Bio C'BonBio C’Bon chiude i suoi supermercati in Italia. Dal prossimo 19 dicembre il marchio francese del biologico terminerà l’attività nei 17 punti vendita, tutti a Milano, lasciando a casa un centinaio di dipendenti. A dare la notizia è il Corriere della sera che rintraccia alcune tra le cause determinanti della chiusura. Il colpo di grazia potrebbe essere arrivato dalla pandemia che ha portato molte famiglie in difficoltà economica a dover ridurre la spesa dei prodotti non necessari o troppo cari. Un’altra causa potrebbe essere stata la concorrenza con altre insegne di settore, produttori a chilometro zero e aziende bio forse più radicati sul territorio, e ovviamente la grande distribuzione che come avevamo scritto in un recente articolo, è diventata il canale di vendita trainante per il biologico, con quasi la metà delle vendite di prodotti bio (47%).

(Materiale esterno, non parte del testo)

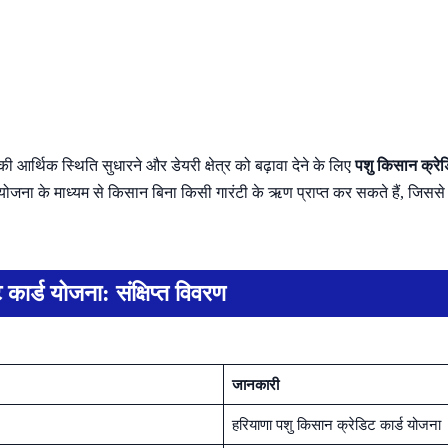
की आर्थिक स्थिति सुधारने और डेयरी क्षेत्र को बढ़ावा देने के लिए
पशु किसान क्रे
ना के माध्यम से किसान बिना किसी गारंटी के ऋण प्राप्त कर सकते हैं, जिससे वे
कार्ड योजना: संक्षिप्त विवरण
जानकारी
हरियाणा पशु किसान क्रेडिट कार्ड योजना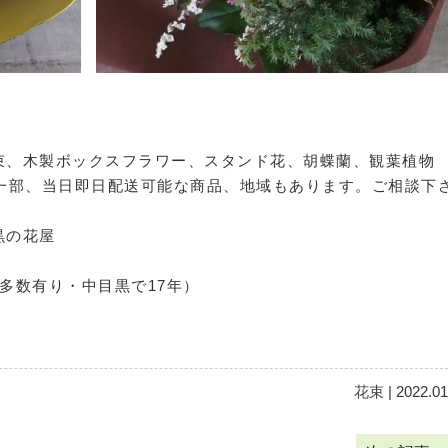
束、木製ボックスフラワー、スタンド花、胡蝶蘭、観葉植物
。一部、当日即日配送可能な商品、地域もあります。ご相談下
黒の花屋
像多数有り・中目黒で17年）
花束
| 2022.01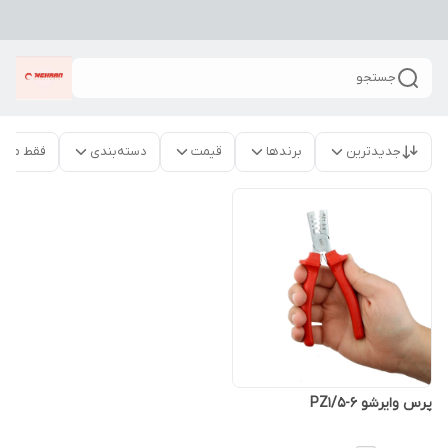
جستجو
جدیدترین
برندها
قیمت
دسته‌بندی
فقط محص
پرس وایرشو PZ1/5-6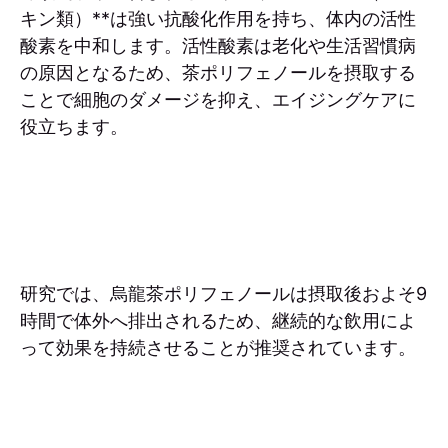
キン類）**は強い抗酸化作用を持ち、体内の活性
酸素を中和します。活性酸素は老化や生活習慣病
の原因となるため、茶ポリフェノールを摂取する
ことで細胞のダメージを抑え、エイジングケアに
役立ちます。
研究では、烏龍茶ポリフェノールは摂取後およそ9
時間で体外へ排出されるため、継続的な飲用によ
って効果を持続させることが推奨されています。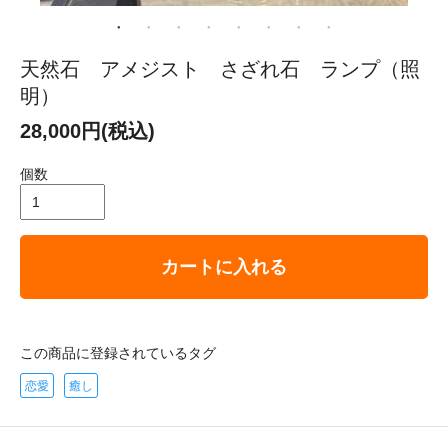
天然石 アメジスト さざれ石 ランプ（照
明）
28,000円(税込)
個数
カートに入れる
この商品に登録されているタグ
恋愛
癒し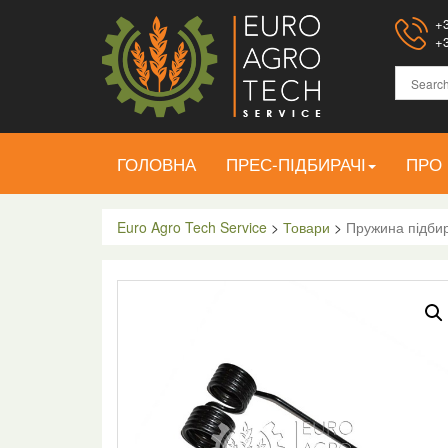
+3
+3
ГОЛОВНА
ПРЕС-ПІДБИРАЧІ
ПРО
Euro Agro Tech Service
>
Товари
>
Пружина підби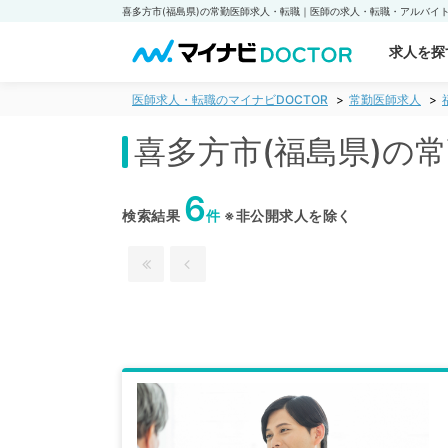
求人を探
医師求人・転職のマイナビDOCTOR
常勤医師求人
喜多方市(福島県)の
6
検索結果
件
※非公開求人を除く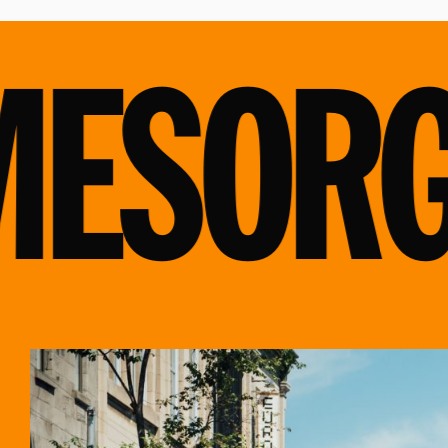
S
ORGA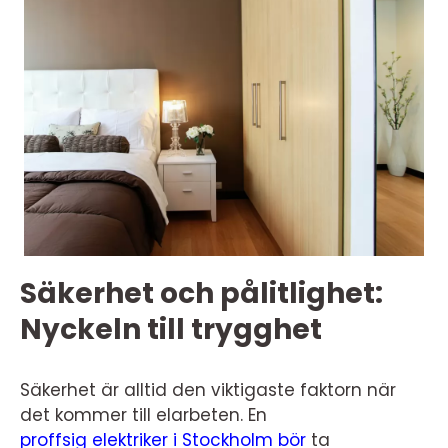
Säkerhet och pålitlighet:
Nyckeln till trygghet
Säkerhet är alltid den viktigaste faktorn när
det kommer till elarbeten. En
proffsig elektriker i Stockholm bör
ta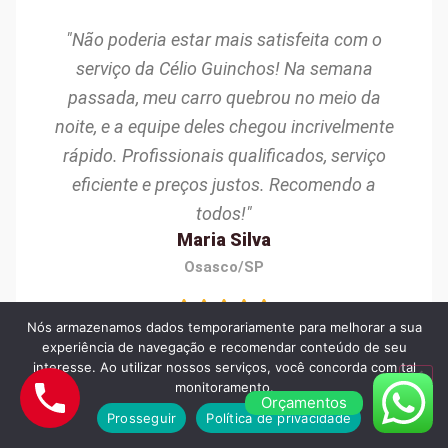
"Não poderia estar mais satisfeita com o
serviço da Célio Guinchos! Na semana
passada, meu carro quebrou no meio da
noite, e a equipe deles chegou incrivelmente
rápido. Profissionais qualificados, serviço
eficiente e preços justos. Recomendo a
todos!"
Maria Silva
Osasco/SP
Nós armazenamos dados temporariamente para melhorar a sua
experiência de navegação e recomendar conteúdo de seu
interesse. Ao utilizar nossos serviços, você concorda com tal
monitoramento.
Orçamentos
Prosseguir
Política de privacidade
"Excelente experiência com a Célio Guinchos!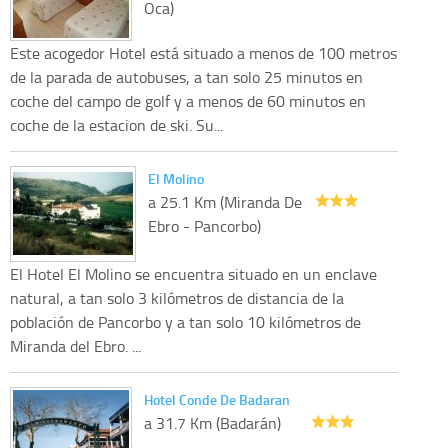
Oca)
Este acogedor Hotel está situado a menos de 100 metros
de la parada de autobuses, a tan solo 25 minutos en
coche del campo de golf y a menos de 60 minutos en
coche de la estacion de ski. Su...
El Molino
a 25.1 Km (Miranda De
Ebro - Pancorbo)
El Hotel El Molino se encuentra situado en un enclave
natural, a tan solo 3 kilómetros de distancia de la
población de Pancorbo y a tan solo 10 kilómetros de
Miranda del Ebro. ...
Hotel Conde De Badaran
a 31.7 Km (Badarán)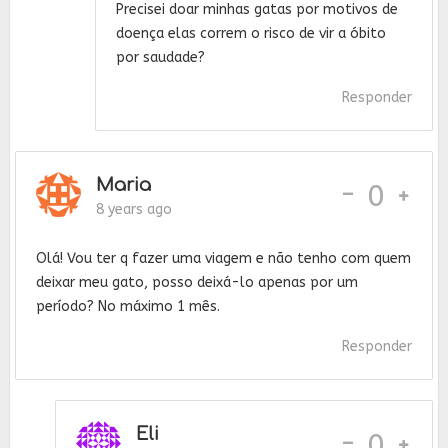
Precisei doar minhas gatas por motivos de
doença elas correm o risco de vir a óbito
por saudade?
Responder
Maria
-
0
8 years ago
Olá! Vou ter q fazer uma viagem e não tenho com quem
deixar meu gato, posso deixá-lo apenas por um
período? No máximo 1 mês.
Responder
Eli
-
0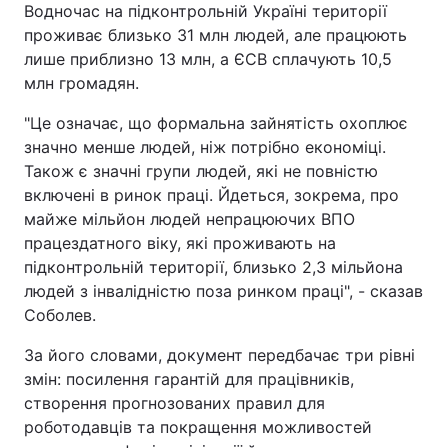
Водночас на підконтрольній Україні території
проживає близько 31 млн людей, але працюють
лише приблизно 13 млн, а ЄСВ сплачують 10,5
млн громадян.
"Це означає, що формальна зайнятість охоплює
значно менше людей, ніж потрібно економіці.
Також є значні групи людей, які не повністю
включені в ринок праці. Йдеться, зокрема, про
майже мільйон людей непрацюючих ВПО
працездатного віку, які проживають на
підконтрольній території, близько 2,3 мільйона
людей з інвалідністю поза ринком праці", - сказав
Соболев.
За його словами, документ передбачає три рівні
змін: посилення гарантій для працівників,
створення прогнозованих правил для
роботодавців та покращення можливостей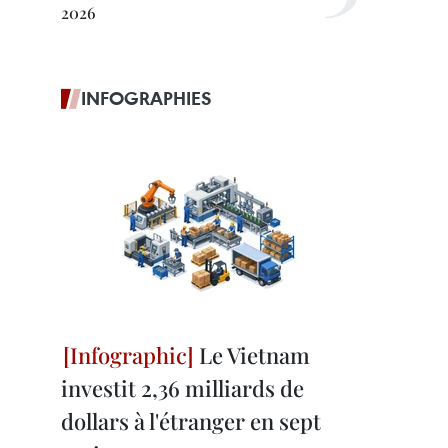
2026
INFOGRAPHIES
Le Vietnam
investit 2,36 milliards de
dollars à l'étranger en sept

La stessa sorte è toccata ai punti vendita Bio C’Bon in Spagna e Belgio, mentre i 107 negozi presenti in Francia, anch’essi in seria difficoltà, sono stati acquistati da Carrefour per 60 milioni di euro, con migliori prospettive di reimpiego per i dipendenti.

«Al momento – raccontano al Corriere i lavoratori rappresentati da UilTuCs – abbiamo ricevuto lo stipendio di settembre e anche le forniture hanno subito ritardi nei mesi scorsi. Adesso la notizia della chiusura dei punti vendita ancora aperti ci ha lasciati completamente sorpresi: sapevamo che le cose non andavano bene ma non fino a questo punto».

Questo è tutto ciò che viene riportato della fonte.